1915

1915

Ansiava-se por novos ventos que arejassem o tão pesado clima escuro, com cheiro de chumbo, do pós AI-5. Estava numa reunião em que se falava da Teologia da Libertação, não me esqueço de uma participante que estivera em Lins vinda do Nordeste. Fazia um intenso calor, agravado por alta umidade no ar. Debatíamos em grupos quando, de repente, uma forte chuva desabou com estrondo: quase não podíamos nos ouvir entre nós. Ela se levantou e correu, escada abaixo, para fora. No meio fio, a água corria como um riacho cantante. Abaixou-se, com as duas mãos em concha, colheu a água e bebeu três vezes. Lavou o rosto e molhou os cabelos. De volta para a sala, falou do nordeste e da seca que durara três anos.

Lembrei-me de O quinze escrito por Raquel de Queiroz. A seca de 1915 fora tão intensa que a população emigrara para a capital em busca de água e comida. Imensos campos de concentração, mais conhecidos como currais do governo, foram construídos com medo que invadissem os mercados de alimentos. O de Alagadiço chegou a concentrar oito mil pessoas. Durante a seca de 1932, outros campos foram instalados, não só em Fortaleza (e Pirambu), como também em Crato, Quixadá, Quixeramobim, Cariús, Senador Pompeu,  Ipu, totalizando cerca de 73 mil flagelados.
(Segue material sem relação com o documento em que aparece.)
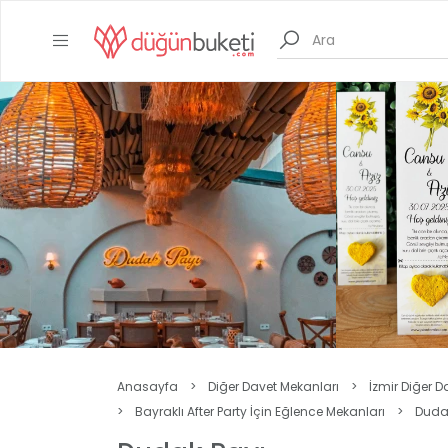
Anasayfa
>
Diğer Davet Mekanları
>
İzmir Diğer D
>
Bayraklı After Party İçin Eğlence Mekanları
>
Duda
Viajei por caminhos assolados pela seca, partindo da Bahia, atravessando o Vaza Barris a pé (o leito secara) em direção a Canudos e depois, seguindo para Tauá, Crateús, no Ceará, e arredores, até chegar a Fortaleza. Contemplei a mesma paisagem seca no sertão da Paraíba, de Pernambuco, Piauí ... 

Os novos ventos democráticos impulsionaram movimentos sociais que se articularam com forças que resistiram durante a noite de chumbo: pastorais sociais, grupos de universitários, núcleos de Educação Popular e outras organizações. Retornei ao nordeste no início do novo milênio e conheci a ASA (Articulação do Semiárido). Dela surgiram as cisternas populares que abrigam a água da chuva. Em todo nordeste, as cisternas floresceram construídas pela população, inclusive no interior do Piauí, na Serra da Capivara. A ASA acendeu a esperança de um feliz convívio com o semiárido.

O sonho da população, com a Articulação do Semiárido, resultou em exitosa tecnologia social, graças principalmente à Caritas: a primeira água das cisternas de placa para consumo das famílias, e, a segunda água, para pequenas hortas e criação de pequenos animais. O governo federal foi convencido de que essa tecnologia popular pode matar a sede e a fome de milhões de nordestinos. A meta sonhada foi alcançada: mais de um milhão de cisternas da qual sobrevivem cerca de cinco milhões de pessoas que, sem elas, estariam padecendo das agruras da falta de água para beber, cozinhar, produzir alimentos. Encantador modo de marcar o centenário da grande seca de 1915.

Quando a solidariedade substitui o egoísmo, em vez de campos de concentração, constroem-se cisternas para garantir o direito a uma convivência digna com o semiárido.